EXERCISE DIRECTIONS: Exactly the lines from the beginning of the records to the line with "Um discurso que", both ends included, are to be given again, and pictures are to be left out.

────────────────

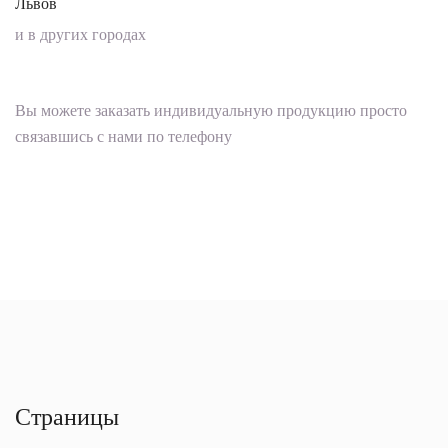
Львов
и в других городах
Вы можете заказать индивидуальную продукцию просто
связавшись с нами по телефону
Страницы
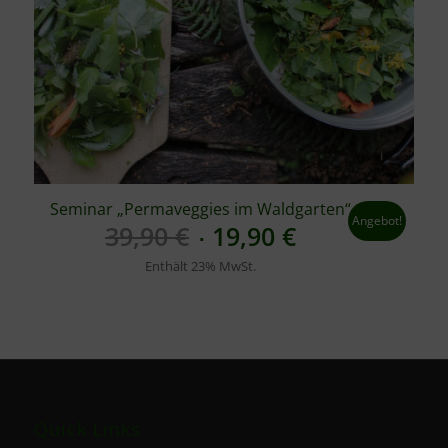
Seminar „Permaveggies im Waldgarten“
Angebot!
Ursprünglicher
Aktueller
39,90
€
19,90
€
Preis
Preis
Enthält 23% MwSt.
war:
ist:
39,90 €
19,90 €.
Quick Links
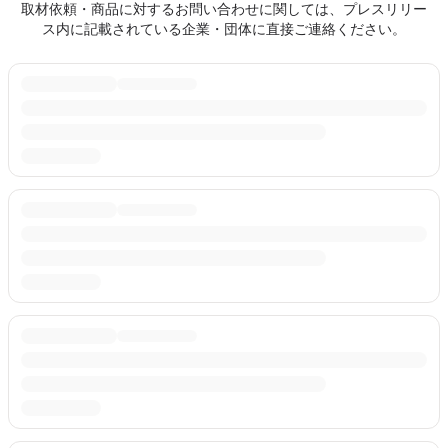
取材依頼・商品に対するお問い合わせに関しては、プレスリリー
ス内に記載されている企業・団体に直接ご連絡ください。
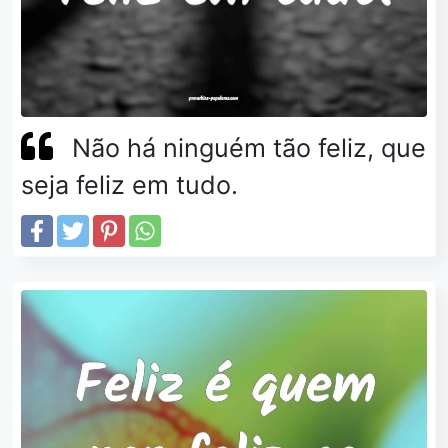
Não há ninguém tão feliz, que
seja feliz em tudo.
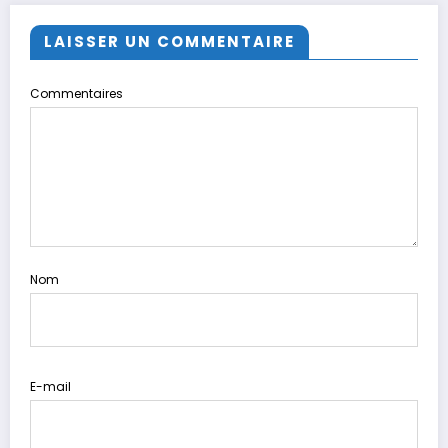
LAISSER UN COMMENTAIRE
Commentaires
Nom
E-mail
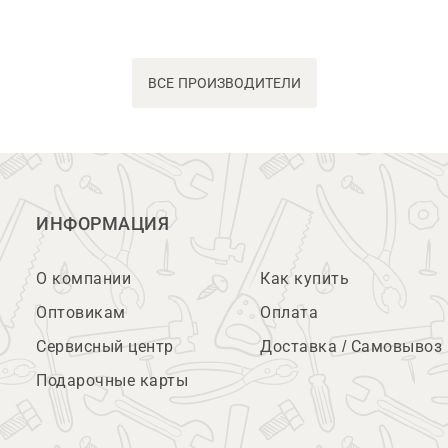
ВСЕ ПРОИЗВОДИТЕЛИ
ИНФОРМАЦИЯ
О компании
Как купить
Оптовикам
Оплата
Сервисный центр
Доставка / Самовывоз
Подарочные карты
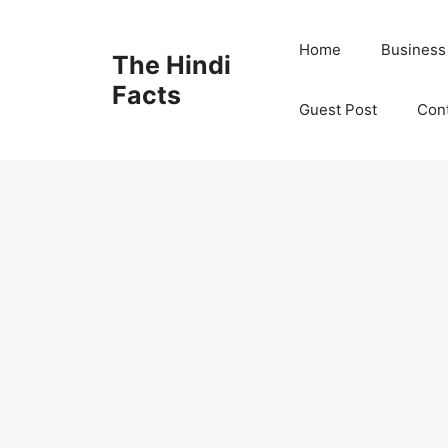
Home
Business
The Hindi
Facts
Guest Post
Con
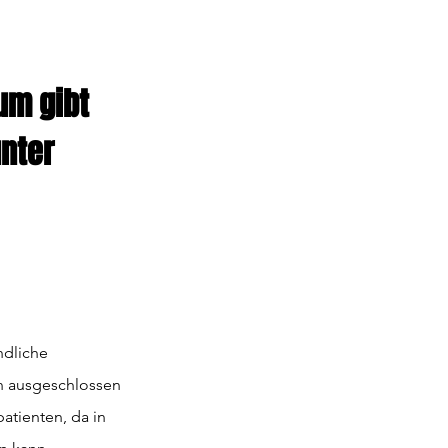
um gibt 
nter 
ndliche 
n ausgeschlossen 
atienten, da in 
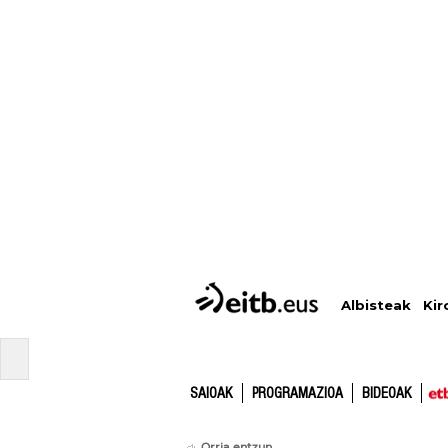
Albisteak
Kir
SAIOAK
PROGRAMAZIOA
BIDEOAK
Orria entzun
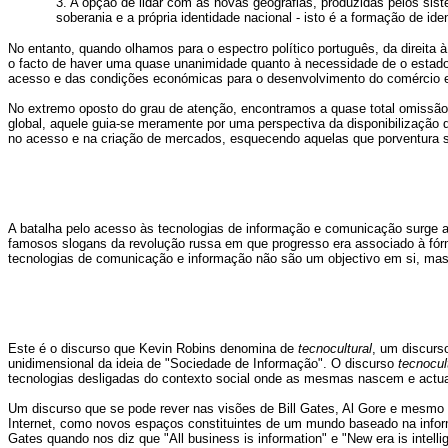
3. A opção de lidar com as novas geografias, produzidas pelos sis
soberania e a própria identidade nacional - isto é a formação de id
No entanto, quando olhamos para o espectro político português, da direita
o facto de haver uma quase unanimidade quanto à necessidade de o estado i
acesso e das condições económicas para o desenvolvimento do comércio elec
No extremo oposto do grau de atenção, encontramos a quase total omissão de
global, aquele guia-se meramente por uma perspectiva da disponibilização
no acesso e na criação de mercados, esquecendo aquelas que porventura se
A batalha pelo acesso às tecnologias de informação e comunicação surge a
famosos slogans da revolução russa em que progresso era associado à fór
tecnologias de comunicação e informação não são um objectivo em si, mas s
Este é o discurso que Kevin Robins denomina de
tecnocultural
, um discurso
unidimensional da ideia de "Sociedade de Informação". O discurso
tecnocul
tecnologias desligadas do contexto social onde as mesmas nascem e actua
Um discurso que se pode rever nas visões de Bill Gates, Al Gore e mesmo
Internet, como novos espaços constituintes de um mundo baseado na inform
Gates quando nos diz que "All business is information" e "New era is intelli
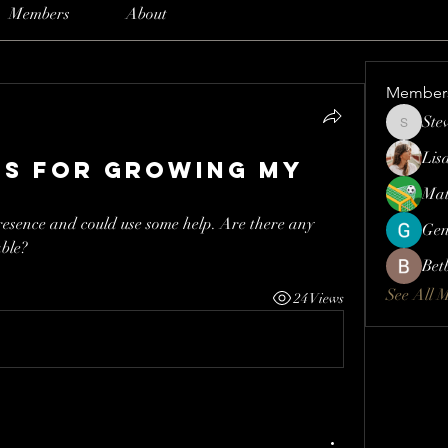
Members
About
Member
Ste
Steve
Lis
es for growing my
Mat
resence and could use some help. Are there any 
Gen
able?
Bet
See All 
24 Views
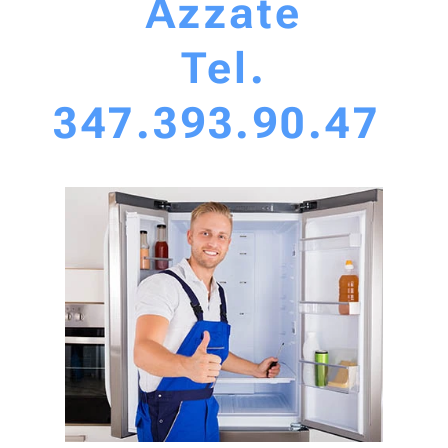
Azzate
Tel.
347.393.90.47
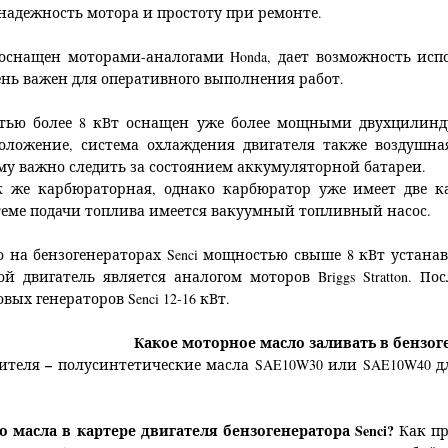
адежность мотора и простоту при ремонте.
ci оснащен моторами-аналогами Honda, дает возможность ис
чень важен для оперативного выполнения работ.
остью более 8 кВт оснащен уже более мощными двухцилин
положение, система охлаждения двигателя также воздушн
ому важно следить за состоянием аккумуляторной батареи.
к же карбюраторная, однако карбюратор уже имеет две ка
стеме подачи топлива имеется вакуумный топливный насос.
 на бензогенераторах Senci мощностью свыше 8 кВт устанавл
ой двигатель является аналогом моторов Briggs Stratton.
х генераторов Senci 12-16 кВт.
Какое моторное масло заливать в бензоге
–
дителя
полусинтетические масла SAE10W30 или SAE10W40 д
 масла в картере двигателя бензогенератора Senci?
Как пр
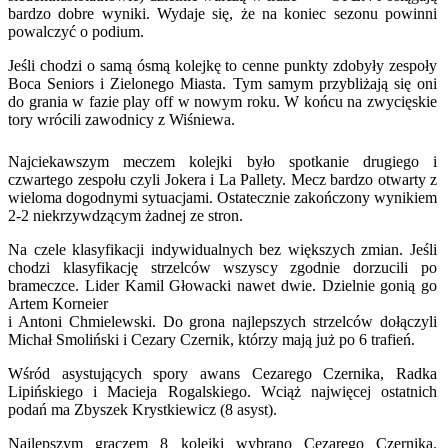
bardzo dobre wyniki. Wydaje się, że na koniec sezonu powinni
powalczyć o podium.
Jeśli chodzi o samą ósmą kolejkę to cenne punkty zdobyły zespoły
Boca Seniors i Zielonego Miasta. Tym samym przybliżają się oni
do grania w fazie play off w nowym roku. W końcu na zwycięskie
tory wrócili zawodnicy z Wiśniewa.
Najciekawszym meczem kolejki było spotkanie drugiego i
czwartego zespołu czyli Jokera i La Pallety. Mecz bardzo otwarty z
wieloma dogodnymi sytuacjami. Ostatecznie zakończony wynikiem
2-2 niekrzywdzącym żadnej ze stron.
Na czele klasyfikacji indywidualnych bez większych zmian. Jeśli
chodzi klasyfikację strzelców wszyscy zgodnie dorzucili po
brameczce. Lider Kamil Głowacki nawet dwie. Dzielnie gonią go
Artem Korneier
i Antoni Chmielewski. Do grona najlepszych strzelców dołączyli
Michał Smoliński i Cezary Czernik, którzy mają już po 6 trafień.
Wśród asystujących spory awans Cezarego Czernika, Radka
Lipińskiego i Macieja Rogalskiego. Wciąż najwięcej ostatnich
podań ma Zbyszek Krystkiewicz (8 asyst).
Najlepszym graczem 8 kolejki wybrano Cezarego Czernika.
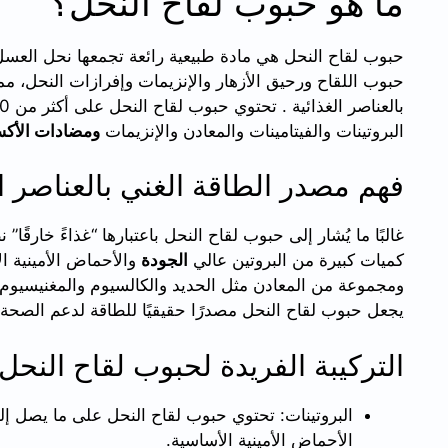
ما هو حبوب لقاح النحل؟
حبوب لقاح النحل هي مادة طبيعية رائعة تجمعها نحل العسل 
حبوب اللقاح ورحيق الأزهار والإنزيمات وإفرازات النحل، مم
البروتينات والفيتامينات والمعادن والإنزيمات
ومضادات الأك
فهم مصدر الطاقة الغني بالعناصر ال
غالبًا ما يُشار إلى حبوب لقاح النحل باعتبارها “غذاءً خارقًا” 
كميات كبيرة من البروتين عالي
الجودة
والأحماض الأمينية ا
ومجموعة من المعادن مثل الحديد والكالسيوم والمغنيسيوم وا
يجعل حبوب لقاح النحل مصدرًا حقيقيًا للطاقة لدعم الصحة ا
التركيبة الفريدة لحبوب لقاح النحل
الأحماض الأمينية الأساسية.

────────────────

PROBLEM SOLUTION:
Львов
и в других городах
Вы можете заказать индивидуальную продукцию просто
связавшись с нами по телефону
Страницы
Seminar „Permaveggies im Waldgarten“
Angebot!
Ursprünglicher
Aktueller
39,90
€
19,90
€
Preis
Preis
Enthält 23% MwSt.
war:
ist:
39,90 €
19,90 €.
Quick Links
取材依頼・商品に対するお問い合わせに関しては、プレスリリー
ス内に記載されている企業・団体に直接ご連絡ください。
Não há ninguém tão feliz, que
seja feliz em tudo.
LAISSER UN COMMENTAIRE
Commentaires
Nom
E-mail
ВСЕ ПРОИЗВОДИТЕЛИ
ИНФОРМАЦИЯ
О компании
Как купить
Оптовикам
Оплата
Сервисный центр
Доставка / Самовывоз
Подарочные карты
Home
Business
The Hindi
Facts
Guest Post
Con
um gibt 
nter 
ndliche 
n ausgeschlossen 
atienten, da in 
Albisteak
Kir
SAIOAK
PROGRAMAZIOA
BIDEOAK
Orria entzun
3. A opção de lidar com as novas geografias, produzidas pelos sis
soberania e a própria identidade nacional - isto é a formação de id
No entanto, quando olhamos para o espectro político português, da direita
o facto de haver uma quase unanimidade quanto à necessidade de o estado i
acesso e das condições económicas para o desenvolvimento do comércio elec
No extremo oposto do grau de atenção, encontramos a quase total omissão de
global, aquele guia-se meramente por uma perspectiva da disponibilização
no acesso e na criação de mercados, esquecendo aquelas que porventura se
A batalha pelo acesso às tecnologias de informação e comunicação surge a
famosos slogans da revolução russa em que progresso era associado à fór
tecnologias de comunicação e informação não são um objectivo em si, mas s
Este é o discurso que Kevin Robins denomina de
tecnocultural
, um discurso
unidimensional da ideia de "Sociedade de Informação". O discurso
tecnocul
tecnologias desligadas do contexto social onde as mesmas nascem e actua
Um discurso que se pode rever nas visões de Bill Gates, Al Gore e mesmo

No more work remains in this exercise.